Doch was Sie vor lauter Nachteilen wie eigener, eingefahrener Verfahren, Methoden und Ideen nicht übersehen dürfen, ist, dass Sie auch in solchen Unternehmensstrukturen zweifelsohne Vorteile finden. Im Falle des Technikkonzern war es der Unternehmergeist, der bei vielen stark vorhanden war. Diesen galt es zu erhalten und vom internen Gegeneinander zu einem starken Miteinander umzupolen.

Das Ziel des Führungsteams war also klar: „Wir initiieren uns als flottes, junges, dynamisches Unternehmerteam.“ So begaben wir uns gemeinsam mit den Führungskräften auf die Suche nach dem dazugehörigen Teamgeist, dem „THINK WE!“ Und wo geht das besser als beim tatsächlichen Bau des sprichwörtlichen Bootes, in dem alle Mitarbeiter des Unternehmens sitzen?

Wir sitzen alle in einem … Floß

Bei den ersten Treffen mit den zehn Führungskräften des oberen Managements, den regionalen Leitern aus Europa, USA und Asien, stellte ich gemeinsam mit dem neuen CEO fest, dass genau hier die blockierenden Strukturen vorherrschten, die es zu beheben galt. Sie konzentrierten sich in den Diskussionen immer auf die Vorteile für ihre eigenen Bereiche und blockierten damit jede Idee und Veränderung. Um nun also den gewünschten frischen Wind hineinzubringen, erweiterten wir die Gruppe durch Führungskräfte aus dem mittleren Management, die sich in der Vergangenheit als dynamischer und weniger in altem Denken erstarrt herausgestellt hatten.
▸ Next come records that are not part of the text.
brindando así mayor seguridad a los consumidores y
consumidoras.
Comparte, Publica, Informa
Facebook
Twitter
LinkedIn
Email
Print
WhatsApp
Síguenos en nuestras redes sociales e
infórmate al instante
Die Aufgabe, vor die ich diese Gruppe nun bei einem Workshop stellte, war denkbar einfach und pragmatisch: Flöße bauen.

Sie können sich vorstellen, wie dieser Trip in die Natur endete: Was der CEO des Unternehmens und ich im Vorfeld bereits gesehen hatten, durften die 40 Führungskräfte nun am eigenen Leib erfahren. Statt sich eine gemeinsame Strategie zu überlegen, bildeten sich Grüppchen von acht bis zehn Personen, die verbissen Material nur für sich horteten und ohne Rücksicht jeden vertrieben, der von außen spicken wollte. Das Ergebnis war derart niederschmetternd und ernüchternd, dass allen Beteiligten in der anschließenden Reflexionsrunde schnell klar war: Sie hatten sich durch die ausgeprägte Egozentrik jedes einzelnen selbst ausgebremst, sich während des gesamten Bauprozesses nicht einmal untereinander ausgetauscht und mit Mühe und Not zwei Flöße statt der vorgegebenen vier vollenden können.
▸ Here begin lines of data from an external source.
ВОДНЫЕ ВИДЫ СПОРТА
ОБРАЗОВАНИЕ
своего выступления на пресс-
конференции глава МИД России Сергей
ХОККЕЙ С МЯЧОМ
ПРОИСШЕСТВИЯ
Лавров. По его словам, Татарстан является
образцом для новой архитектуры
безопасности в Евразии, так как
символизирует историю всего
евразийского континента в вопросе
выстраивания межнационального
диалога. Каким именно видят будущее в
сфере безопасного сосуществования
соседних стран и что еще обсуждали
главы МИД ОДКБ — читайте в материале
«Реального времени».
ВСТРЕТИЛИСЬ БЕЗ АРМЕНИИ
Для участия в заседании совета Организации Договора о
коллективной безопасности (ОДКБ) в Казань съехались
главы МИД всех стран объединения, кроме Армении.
Was lange währt, wird endlich gut

Doch der enttäuschende Floßbau hatte seinen erhofften Eindruck hinterlassen: Als ich das Team ein halbes Jahr später zu einem weiteren Workshop zusammenrief, zeigte sich schon ein ganz anderes Bild. Bei einer weiteren Challenge in der Natur, dem Iglubau, fielen die 40 Führungskräfte nur zu Beginn kurzzeitig in die alten Muster zurück. Sie hatten ihre Lektion gelernt und schafften es gemeinsam, mehrere Iglus fertigzustellen. Heute arbeiten die regionalen Sub-Unternehmen viel einheitlicher und im engen Schulterschluss. Die Führung konnte den „THINK WE!“-Gedanken in das Unternehmen integrieren und tiefgreifende Veränderungen vornehmen. Ob in der Produktion, im Vertrieb oder im Marketing – alle arbeiten auf  gemeinsame Ziele hin und erreichen diese schneller und mit weniger Aufwand.

Ich möchte Ihnen nichts vormachen – eine derart weitgreifende Veränderung ist kein Prozess, den Sie von heute auf morgen umsetzen. Doch in den komplexen und unruhigen Zeiten, in denen sich Ihr Unternehmen bewegt, ist das „THINK WE!“ nicht mehr nur ein Nice-to-have, sondern eine essentielle Qualität, wenn Ihr Boot im globalen Wettbewerb eine Chance haben soll. Und eine enorm lohnenswerte noch dazu – denn durch das gemeinsame „Wir“ wird Ihr Führungsteam stärker und souveräner oben bleiben.